Machine learning serves as a real turning point in assessing cybersecurity risks as businesses are looking to adopt the evolving technology to ward off intruders.

Cybersecurity has largely been a cat-and-mouse game with IT personnel scrambling to pre-empt attacks or deal with system breaches of varying magnitudes. Some of that work requires addressing simple threats that, while relatively easy to nullify, take up valuable time.

Machine learning capabilities can identify attacks as they appear, alerting cybersecurity experts who can take appropriate action, and predict future attacks.

“You don't need a person to analyze something when a machine can distinguish between good or bad with high certainty and determine whether the program is malicious,” says Peter Košinár, Senior Virus Researcher at ESET, an IT security firm. “It can also tell us what's bad, and also what's good. If you know that, you can hone in on the grey zone where AI may not be able to figure everything out, thus requiring some human interaction.”

Collaborative efforts

Cybersecurity experts, like Košinár, believe it's best to combine machine learning capabilities with human expertise and instinct because the technology may not be precise enough to arbitrarily deduce the significance of a threat or attack vector. Fortunately, machine learning is designed to be adaptable.

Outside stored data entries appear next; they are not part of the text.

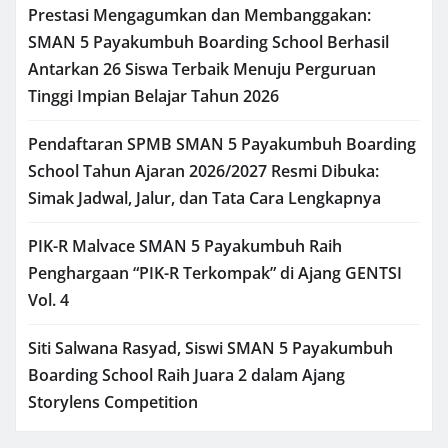
Prestasi Mengagumkan dan Membanggakan:
SMAN 5 Payakumbuh Boarding School Berhasil
Antarkan 26 Siswa Terbaik Menuju Perguruan
Tinggi Impian Belajar Tahun 2026
Pendaftaran SPMB SMAN 5 Payakumbuh Boarding
School Tahun Ajaran 2026/2027 Resmi Dibuka:
Simak Jadwal, Jalur, dan Tata Cara Lengkapnya
PIK-R Malvace SMAN 5 Payakumbuh Raih
Penghargaan “PIK-R Terkompak” di Ajang GENTSI
Vol. 4
Siti Salwana Rasyad, Siswi SMAN 5 Payakumbuh
Boarding School Raih Juara 2 dalam Ajang
Storylens Competition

Machine learning can parse information faster than humans can, which could effectively eliminate some of the tedious monitoring work humans have had to do, however he cautions that machine learning tools aren’t yet capable of stopping attacks independently of humans. “You can apply them along with existing tools, actions and response procedures to get them done faster or more efficiently,” he notes. “For example, if you’re alerted to suspicious behaviour on one computer, like certain files being encrypted, you can act on that much faster and stop the same damage from happening on the other computers without actually seeing it in the first place.”

Protective practices

Computers and smartphones tend to be the most vulnerable to attack because they can act as gateways into a wider business system. However, the Internet of Things (IoT) means there are printers, scanners, cameras, routers, and other network components that could be targeted entry points for cybercriminals.

Government institutions, banks, or other enterprises should use methods that are tailored to their own use because the threats they face are different, he adds.

For Košinár, deploying smarter tools like machine learning does require a strategic approach, noting that “attacks are often not discovered for quite some time after they happen, so it's important to be able to look back and understand what was going on in your own network, what assets the attackers were going after and how to protect them.”